§ **Given records**:
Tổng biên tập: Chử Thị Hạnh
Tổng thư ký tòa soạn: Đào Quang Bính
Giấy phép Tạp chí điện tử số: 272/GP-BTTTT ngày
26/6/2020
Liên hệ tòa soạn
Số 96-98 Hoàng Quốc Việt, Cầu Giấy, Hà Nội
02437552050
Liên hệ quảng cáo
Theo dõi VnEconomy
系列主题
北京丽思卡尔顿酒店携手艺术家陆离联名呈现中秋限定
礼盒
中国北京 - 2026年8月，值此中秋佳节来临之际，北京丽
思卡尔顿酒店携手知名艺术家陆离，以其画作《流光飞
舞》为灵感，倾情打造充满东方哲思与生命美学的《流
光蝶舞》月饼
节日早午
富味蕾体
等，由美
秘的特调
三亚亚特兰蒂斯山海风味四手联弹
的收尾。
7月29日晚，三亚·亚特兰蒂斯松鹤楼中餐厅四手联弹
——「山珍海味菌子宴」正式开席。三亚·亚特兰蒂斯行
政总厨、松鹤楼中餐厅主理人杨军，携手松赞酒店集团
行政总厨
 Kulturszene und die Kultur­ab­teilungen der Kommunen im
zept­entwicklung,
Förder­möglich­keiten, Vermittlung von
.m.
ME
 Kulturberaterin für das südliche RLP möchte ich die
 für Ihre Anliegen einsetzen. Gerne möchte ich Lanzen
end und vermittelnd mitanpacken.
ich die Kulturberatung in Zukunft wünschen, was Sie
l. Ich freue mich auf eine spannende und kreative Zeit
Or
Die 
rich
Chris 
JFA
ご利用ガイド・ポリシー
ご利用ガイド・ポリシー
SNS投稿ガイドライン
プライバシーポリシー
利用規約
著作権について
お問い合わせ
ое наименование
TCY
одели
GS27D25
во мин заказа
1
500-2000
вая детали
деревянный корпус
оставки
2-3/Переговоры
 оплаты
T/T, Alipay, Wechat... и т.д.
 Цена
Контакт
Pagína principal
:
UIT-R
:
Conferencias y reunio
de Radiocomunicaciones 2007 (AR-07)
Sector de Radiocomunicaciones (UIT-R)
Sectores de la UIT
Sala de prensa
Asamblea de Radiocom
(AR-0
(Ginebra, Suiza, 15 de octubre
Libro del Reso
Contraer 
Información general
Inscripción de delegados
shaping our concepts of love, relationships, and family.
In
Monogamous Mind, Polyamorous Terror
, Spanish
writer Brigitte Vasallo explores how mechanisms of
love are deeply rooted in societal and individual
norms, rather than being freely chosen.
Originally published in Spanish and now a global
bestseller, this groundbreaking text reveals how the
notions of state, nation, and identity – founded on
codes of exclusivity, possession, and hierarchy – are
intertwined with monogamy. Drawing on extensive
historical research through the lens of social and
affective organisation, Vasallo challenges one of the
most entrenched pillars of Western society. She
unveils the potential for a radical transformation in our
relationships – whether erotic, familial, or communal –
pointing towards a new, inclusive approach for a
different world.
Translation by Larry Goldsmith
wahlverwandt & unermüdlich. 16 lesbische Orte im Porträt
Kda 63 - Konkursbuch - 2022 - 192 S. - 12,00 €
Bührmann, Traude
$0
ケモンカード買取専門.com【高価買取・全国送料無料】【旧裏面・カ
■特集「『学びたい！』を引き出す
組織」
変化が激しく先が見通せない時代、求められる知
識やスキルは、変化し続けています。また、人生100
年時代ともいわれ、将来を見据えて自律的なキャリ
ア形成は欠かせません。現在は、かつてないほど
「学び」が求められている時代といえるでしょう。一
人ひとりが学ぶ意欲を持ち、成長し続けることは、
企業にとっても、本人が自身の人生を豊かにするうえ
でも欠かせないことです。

§ **Requirement**: Every record above needs to be returned in full, exactly.

§ **Answer space**:
Tổng biên tập: Chử Thị Hạnh
Tổng thư ký tòa soạn: Đào Quang Bính
Giấy phép Tạp chí điện tử số: 272/GP-BTTTT ngày
26/6/2020
Liên hệ tòa soạn
Số 96-98 Hoàng Quốc Việt, Cầu Giấy, Hà Nội
02437552050
Liên hệ quảng cáo
Theo dõi VnEconomy
系列主题
北京丽思卡尔顿酒店携手艺术家陆离联名呈现中秋限定
礼盒
中国北京 - 2026年8月，值此中秋佳节来临之际，北京丽
思卡尔顿酒店携手知名艺术家陆离，以其画作《流光飞
舞》为灵感，倾情打造充满东方哲思与生命美学的《流
光蝶舞》月饼
节日早午
富味蕾体
等，由美
秘的特调
三亚亚特兰蒂斯山海风味四手联弹
的收尾。
7月29日晚，三亚·亚特兰蒂斯松鹤楼中餐厅四手联弹
——「山珍海味菌子宴」正式开席。三亚·亚特兰蒂斯行
政总厨、松鹤楼中餐厅主理人杨军，携手松赞酒店集团
行政总厨
 Kulturszene und die Kultur­ab­teilungen der Kommunen im
zept­entwicklung,
Förder­möglich­keiten, Vermittlung von
.m.
ME
 Kulturberaterin für das südliche RLP möchte ich die
 für Ihre Anliegen einsetzen. Gerne möchte ich Lanzen
end und vermittelnd mitanpacken.
ich die Kulturberatung in Zukunft wünschen, was Sie
l. Ich freue mich auf eine spannende und kreative Zeit
Or
Die 
rich
Chris 
JFA
ご利用ガイド・ポリシー
ご利用ガイド・ポリシー
SNS投稿ガイドライン
プライバシーポリシー
利用規約
著作権について
お問い合わせ
ое наименование
TCY
одели
GS27D25
во мин заказа
1
500-2000
вая детали
деревянный корпус
оставки
2-3/Переговоры
 оплаты
T/T, Alipay, Wechat... и т.д.
 Цена
Контакт
Pagína principal
:
UIT-R
:
Conferencias y reunio
de Radiocomunicaciones 2007 (AR-07)
Sector de Radiocomunicaciones (UIT-R)
Sectores de la UIT
Sala de prensa
Asamblea de Radiocom
(AR-0
(Ginebra, Suiza, 15 de octubre
Libro del Reso
Contraer 
Información general
Inscripción de delegados
shaping our concepts of love, relationships, and family.
In
Monogamous Mind, Polyamorous Terror
, Spanish
writer Brigitte Vasallo explores how mechanisms of
love are deeply rooted in societal and individual
norms, rather than being freely chosen.
Originally published in Spanish and now a global
bestseller, this groundbreaking text reveals how the
notions of state, nation, and identity – founded on
codes of exclusivity, possession, and hierarchy – are
intertwined with monogamy. Drawing on extensive
historical research through the lens of social and
affective organisation, Vasallo challenges one of the
most entrenched pillars of Western society. She
unveils the potential for a radical transformation in our
relationships – whether erotic, familial, or communal –
pointing towards a new, inclusive approach for a
different world.
Translation by Larry Goldsmith
wahlverwandt & unermüdlich. 16 lesbische Orte im Porträt
Kda 63 - Konkursbuch - 2022 - 192 S. - 12,00 €
Bührmann, Traude
$0
ケモンカード買取専門.com【高価買取・全国送料無料】【旧裏面・カ
■特集「『学びたい！』を引き出す
組織」
変化が激しく先が見通せない時代、求められる知
識やスキルは、変化し続けています。また、人生100
年時代ともいわれ、将来を見据えて自律的なキャリ
ア形成は欠かせません。現在は、かつてないほど
「学び」が求められている時代といえるでしょう。一
人ひとりが学ぶ意欲を持ち、成長し続けることは、
企業にとっても、本人が自身の人生を豊かにするうえ
でも欠かせないことです。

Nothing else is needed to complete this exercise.